Central venous line
A central venous line or central venous catheter, often shortened to simply a central line, is a catheter inserted into a central vein (as opposed to a peripheral vein for a regular peripheral venous catheter). The jugular, subclavian, or femoral vein can be used, with the jugular vein being the most common.
A central line is, like an arterial line, often used for critically ill patients. Blood samples can be taken from them and fluids and medications can be delivered through them. A central line is usually stable over a longer period of time than a peripheral venous catheter and is therefore also often used for people who need long-term intravenous administration, like antibiotics for endocarditis. It also allows for the measurement of certain parameters:
- SvO2 = mixed venous oxygen saturation
- The oxygen saturation of the blood in the RV/pulmonary artery, where blood from the IVC and SVC have been mixed
- Normally ~75%
- ScvO2 = central venous oxygen saturation
- The oxygen saturation of the blood in the SVC
- Normally 2 – 3% lower than SvO2
- CVP = central venous pressure
- The pressure of venous blood in the vena cava. Corresponds to the right atrial pressure and the preload
- Normally 5 – 10 cmH2O
A central line is placed with Seldinger technique and ultrasonography guidance.
Indications
- Measurement of central venous pressure and oxygenation levels in critically ill patients
- Administration of medications longer term (> approx 5 days)

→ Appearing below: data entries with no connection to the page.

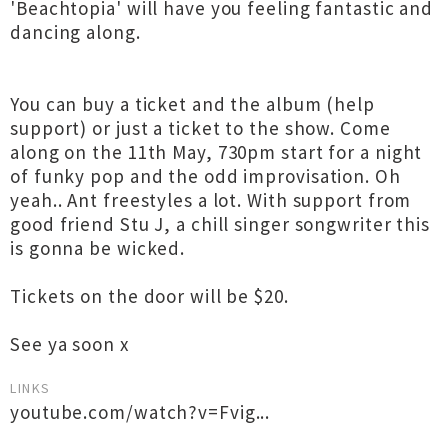
'Beachtopia' will have you feeling fantastic and
dancing along.
You can buy a ticket and the album (help
support) or just a ticket to the show. Come
along on the 11th May, 730pm start for a night
of funky pop and the odd improvisation. Oh
yeah.. Ant freestyles a lot. With support from
good friend Stu J, a chill singer songwriter this
is gonna be wicked.
Tickets on the door will be $20.
See ya soon x
LINKS
youtube.com/watch?v=Fvig...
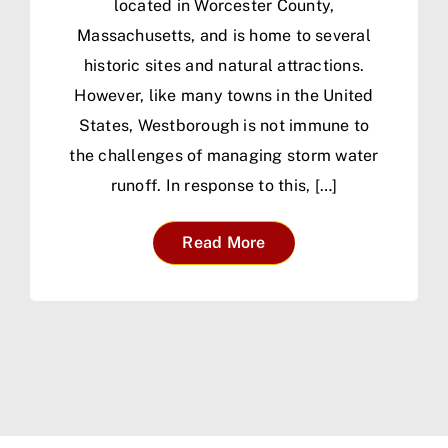
located in Worcester County,
Massachusetts, and is home to several
historic sites and natural attractions.
However, like many towns in the United
States, Westborough is not immune to
the challenges of managing storm water
runoff. In response to this, […]
Read More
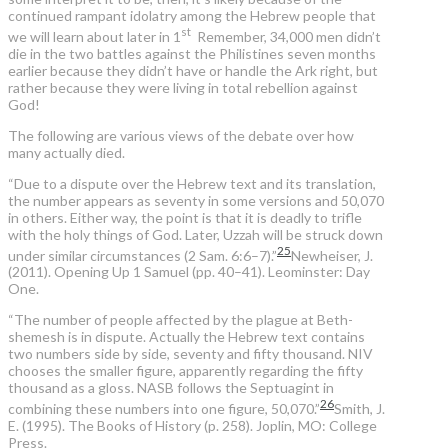
continued rampant idolatry among the Hebrew people that
st
we will learn about later in 1
Remember, 34,000 men didn’t
die in the two battles against the Philistines seven months
earlier because they didn’t have or handle the Ark right, but
rather because they were living in total rebellion against
God!
The following are various views of the debate over how
many actually died.
“Due to a dispute over the Hebrew text and its translation,
the number appears as seventy in some versions and 50,070
in others. Either way, the point is that it is deadly to trifle
with the holy things of God. Later, Uzzah will be struck down
25
under similar circumstances (2 Sam. 6:6–7).”
Newheiser, J.
(2011). Opening Up 1 Samuel (pp. 40–41). Leominster: Day
One.
“The number of people affected by the plague at Beth-
shemesh is in dispute. Actually the Hebrew text contains
two numbers side by side, seventy and fifty thousand. NIV
chooses the smaller figure, apparently regarding the fifty
thousand as a gloss. NASB follows the Septuagint in
26
combining these numbers into one figure, 50,070.”
Smith, J.
E. (1995). The Books of History (p. 258). Joplin, MO: College
Press.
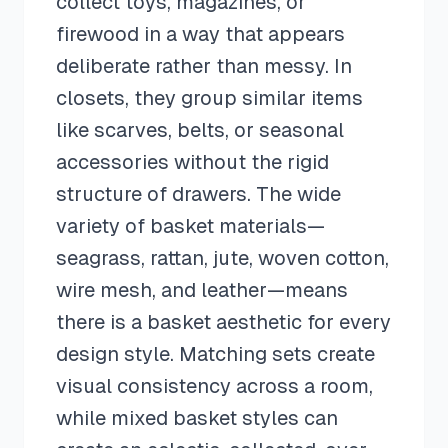
collect toys, magazines, or
firewood in a way that appears
deliberate rather than messy. In
closets, they group similar items
like scarves, belts, or seasonal
accessories without the rigid
structure of drawers. The wide
variety of basket materials—
seagrass, rattan, jute, woven cotton,
wire mesh, and leather—means
there is a basket aesthetic for every
design style. Matching sets create
visual consistency across a room,
while mixed basket styles can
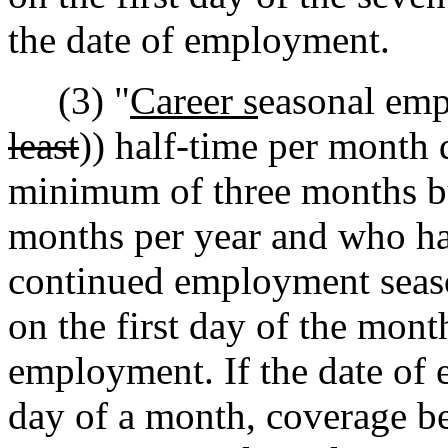
the date of employment.
(3) "
Career s
easonal emp
least
)) half-time per month 
minimum of three months bu
months per year and who ha
continued employment seaso
on the first day of the mont
employment. If the date of 
day of a month, coverage b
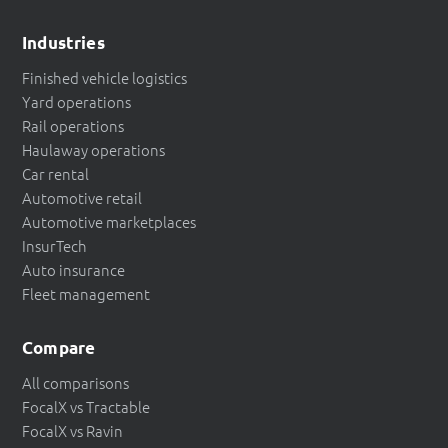
Industries
Finished vehicle logistics
Yard operations
Rail operations
Haulaway operations
Car rental
Automotive retail
Automotive marketplaces
InsurTech
Auto insurance
Fleet management
Compare
All comparisons
FocalX vs Tractable
FocalX vs Ravin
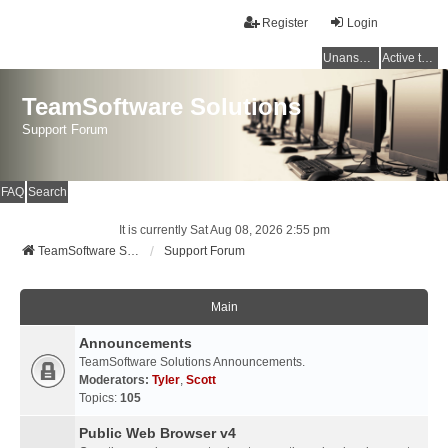
Register
Login
Unanswered topics
Active topics
TeamSoftware Solutions
Support Forum
FAQ
Search
It is currently Sat Aug 08, 2026 2:55 pm
TeamSoftware Solutions
Support Forum
Main
Announcements
TeamSoftware Solutions Announcements.
Moderators:
Tyler
,
Scott
Topics:
105
Public Web Browser v4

- For example for endocarditis
- Administration of large amounts of infusions (for example in shock, blood loss)
- Administration of certain medications which are too toxic for peripheral venous administration (certain chemotherapeutics)
- Total peripheral nutrition
Midline catheter and PICC line
A midline catheter is sort of middle-line between a peripheral and central venous line. It's a catheter inserted into a vein of the upper arm, usually the proximal basilic or cephalic vein. The catheter is long so that the tip of the catheter (and thus the point at which fluids and medications are delivered) is located in the axillary vein.
A peripherally inserted central catheter (PICC), sometimes called a PICC line, is similar to a midline in that it's inserted into a vein in the upper arm, but the catheter is longer so that the tip lies in the superior vena cava.
The indications for midline and PICC line catheters are similar, but midline catheters are easier to place and have lower risks of infection. However, PICC lines can remain for longer, up to 1 year.
Tunneled central venous catheters
A tunneled central venous catheter (of which Hickman catheter is the most well known type) is a type of catheter which is inserted into the skin 10 - 20 centimetres away from the entry point of the central vein, usually somewhere on the lower thorax. The catheter is placed in a "tunnel" under the skin from the entry point to the right subclavian vein, where it is inserted, and the tip is placed in the superior vena cava.
Due to the longer distance from the entry point through the skin to the perforation of the central vein, the risk of infection is lower. The indications are the same as for regular non-tunneled central venous catheters.
Venous access port
A venous access port (VAP) is a form of central venous catheter where the distal end is placed in a central vein and the proximal end is connected to a small chamber that is placed surgically under the skin on the chest. The VAP can be palpated. To access the central vein, a specialised needle (VAP needle) is used to penetrate the overlying skin and into the small chamber. The chamber can be used 2000 times before it must be exchanged. This device is used in patients who require repeated infusions or blood tests over time.
Complications
During placement of CVCs, pneumothorax can occur. Accidental puncture of an artery is also possible. Other than that, the most common complication is infection, more specifically called central line-associated bloodstream infection (CLABSI). Sterile insertion and maintainance is essential to reduce the risk. CVCs should be removed when no longer needed.